Al Smith wrote: "Virtually every OS issue we see are caused by bad drivers. I don't care whether it's Linux or Windows (Apple controls the hardware and the OS but even with that ideal environment, they have their share of Leopard issues). To Microsoft's benefit (and perhaps to their detriment), people have become attached to well-working WinXP systems running the software they enjoy using, with quite modest hardware. Still not convinced? I guess another way of looking at it is, once XP is no longer supported and your company is forced to migrate to Vista, you'll finally have a PC on your corporate desktop that is reasonably modern and contains hardware that, for many serious users, is what they should be running today, anyhow."

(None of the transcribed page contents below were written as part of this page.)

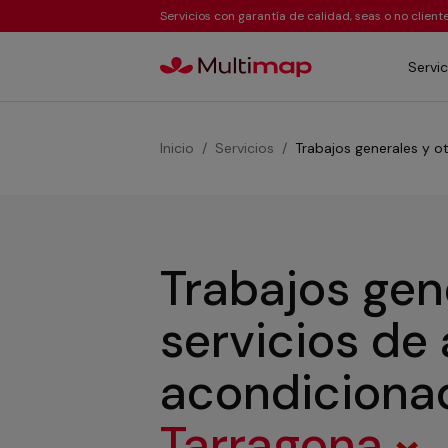
Servicios con garantía de calidad, seas o no clien
Servic
Inicio
Servicios
Trabajos generales y o
Trabajos gen
servicios de 
acondicion
Tarragona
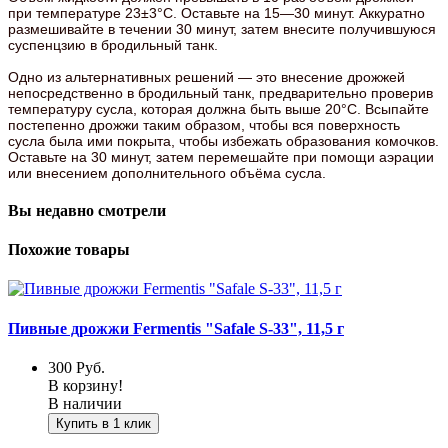
при температуре 23±3°C. Оставьте на 15—30 минут. Аккуратно
размешивайте в течении 30 минут, затем внесите получившуюся
суспенцзию в бродильный танк.
Одно из альтернативных решений — это внесение дрожжей
непосредственно в бродильный танк, предварительно проверив
температуру сусла, которая должна быть выше 20°C. Всыпайте
постепенно дрожжи таким образом, чтобы вся поверхность
сусла была ими покрыта, чтобы избежать образования комочков.
Оставьте на 30 минут, затем перемешайте при помощи аэрации
или внесением дополнительного объёма сусла.
Вы недавно смотрели
Похожие товары
Пивные дрожжи Fermentis "Safale S-33", 11,5 г
300
Руб.
В корзину!
В наличии
Купить в 1 клик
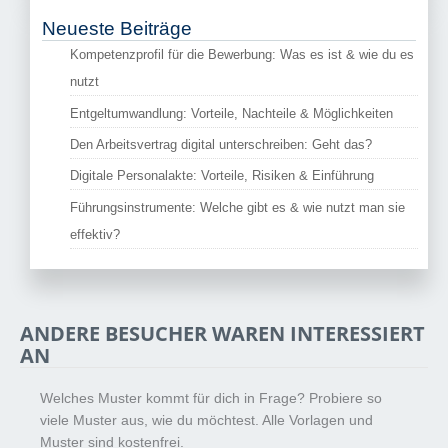
Neueste Beiträge
Kompetenzprofil für die Bewerbung: Was es ist & wie du es
nutzt
Entgeltumwandlung: Vorteile, Nachteile & Möglichkeiten
Den Arbeitsvertrag digital unterschreiben: Geht das?
Digitale Personalakte: Vorteile, Risiken & Einführung
Führungsinstrumente: Welche gibt es & wie nutzt man sie
effektiv?
ANDERE BESUCHER WAREN INTERESSIERT
AN
Welches Muster kommt für dich in Frage? Probiere so
viele Muster aus, wie du möchtest. Alle Vorlagen und
Muster sind kostenfrei.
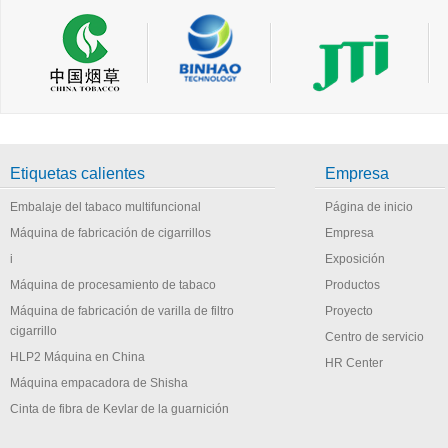
Etiquetas calientes
Empresa
Embalaje del tabaco multifuncional
Página de inicio
Máquina de fabricación de cigarrillos
Empresa
i
Exposición
Máquina de procesamiento de tabaco
Productos
Máquina de fabricación de varilla de filtro
Proyecto
cigarrillo
Centro de servicio
HLP2 Máquina en China
HR Center
Máquina empacadora de Shisha
Cinta de fibra de Kevlar de la guarnición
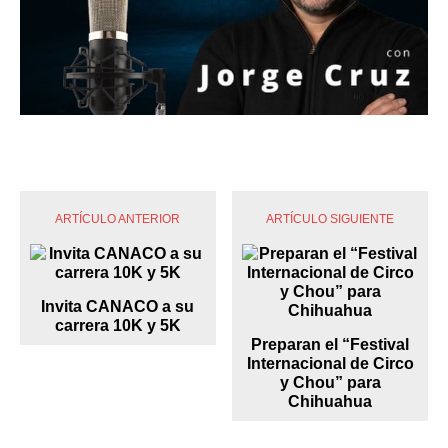
ARTÍCULO ANTERIOR
ARTÍCULO SIGUIENTE
Invita CANACO a su
carrera 10K y 5K
Preparan el “Festival
Internacional de Circo
y Chou” para
Chihuahua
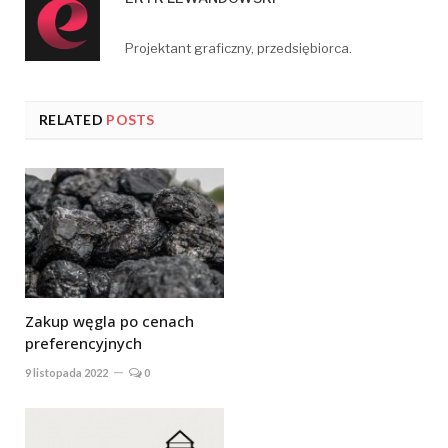
Projektant graficzny, przedsiębiorca.
RELATED
POSTS
Zakup węgla po cenach
preferencyjnych
9 listopada 2022
0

As for me, I don't plan to weigh in on the Save XP campaign a second time. I may continue to extol the many virtues of Vista from time to time, perhaps compare Vista vs. Macs or Linux (that should elicit some interesting responses) but the primary purpose of this particular blog is to focus on Enterprise Windows. Look forward to future posts that relate to Windows Server 2008, Exchange Server, PerformancePoint 2007 and Groove Server 2007 for starters.
In addition, I will post items that may assist with some of the many issues you've raised regarding your frustration with Vista. UAC tips, using the Software Deployment Kit (SDK) and Application Compatibility Toolkit and especially the Standard User Analyzer (tools that have received little or no press, but are excellent for enterprise deployments of Vista), and the utilization of Group Policy to help admins with both Vista and XP machines in their environment.